The man at the helm of the Centre of Nuclear Excellence initiative says he is convinced a new nuclear development will take place at Cumbria’s Moorside site.
Paul Howarth, chair of the Centre of Nuclear Excellence (CoNE) – which promotes Cumbria’s nuclear expertise to Government bodies and industry across the UK and overseas – said a development on the land next to Sellafield was a “no-brainer” given the UK’s demand for low carbon energy.
Speaking on the subject for the first time since the demise of NuGen – which had been set to develop a £15 billion power station at Moorside – Mr Howarth also stressed that nuclear should remain a key part of Cumbria’s economic future.
“I think anybody in nuclear will look at the site and go ‘yeah it’s a good site’,” he told in-Cumbria.
“There’s a lot of infrastructure there already: the location is right, you have a strong skills base; supply chain companies and there’s a willing community. It’s got all the right ingredients.
“Utilising the Moorside site is absolutely the right thing to do. You just have to look at the requirements for low carbon electricity that’s needed in the UK. It is a no-brainer, it will happen.”

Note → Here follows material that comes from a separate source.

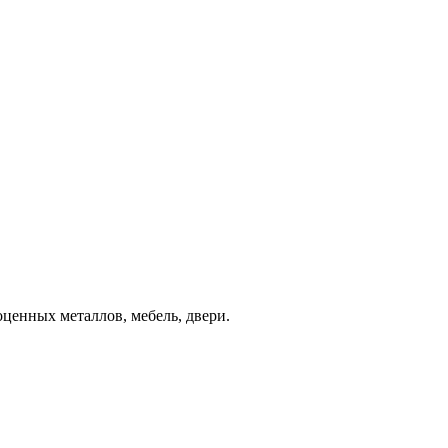
оценных металлов, мебель, двери.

Mr Howarth, also chief executive at the National Nuclear Laboratory, said the demise of NuGen was, in the short-term, disappointing. 
NuGen had been set to develop Moorside, which would have generated around six per cent of the UK’s energy needs, as well as creating thousands of jobs during the construction and operation phases.
However, its Japanese owners Toshiba decided to wind up the company after failing to secure a buyer to take NuGen on, as part of a wider strategy to divest from global nuclear activity. The Government has been heavily criticised for failing to step in to keep the project alive, with business leaders blaming its late introduction of a Regulated Asset Base (RAB) model as its preferred way of supporting the project – rather than investing directly in it.
“A lot of great work has been put in by NuGen,” he said.
“I think it is almost a victim of circumstance. The Government is doing the right thing by looking at the RAB model and Toshiba has had its own issues. It is unfortunate timing but as far as the longer-term prospects are concerned, I’m still very optimistic and there’s absolutely positive future for Cumbria.”
Mr Howarth added that a strategic approach to securing a new developer for the site was needed, with Cumbria Local Enterprise Partnership ideally placed to lead. Cumbria, he said, needed to ensure it did not miss the boat due to the shifting nature of the industry, nationally and internationally.
“There’s an awful lot to do as far as the UK’s nuclear programmes are concerned,” he said.
“Cumbria has substantial nuclear expertise, but it does need to adapt to a changing climate in the industry. It is still a very positive agenda for nuclear in the UK and also overseas. Cumbria has got to make sure it can adapt and respond to that.”
Industry leaders have said that Cumbria is at a crossroads with reprocessing at Sellafield coming to an end and the uncertain future for nuclear new-build.
Sellafield Ltd says it is eager to work with its supply chain to ensure to ensure it does not shrink along with the amount of work at the site.
Meanwhile, calls continue to grow for the Government to help secure a developer and for the site to be used for Small Modular Reactors, which are smaller, easier to construction and cheaper than conventional power stations.
Hopes of a large-scale development were fuelled last week, when China General Nuclear Power Group (CGN) described Moorside as a “smart” site, when asked by in-Cumbria if they were still interested in developing in Cumbria.
However, CGN said its current focus was on bringing forward the Bradwell B power station plans in Essex, to fill the gap left by NuGen’s demise. The Chinese state-owned company is already working with EDF Energy on the under-construction Hinkley Point C power station in Somerset and plans for the Sizewell C power station in Suffolk.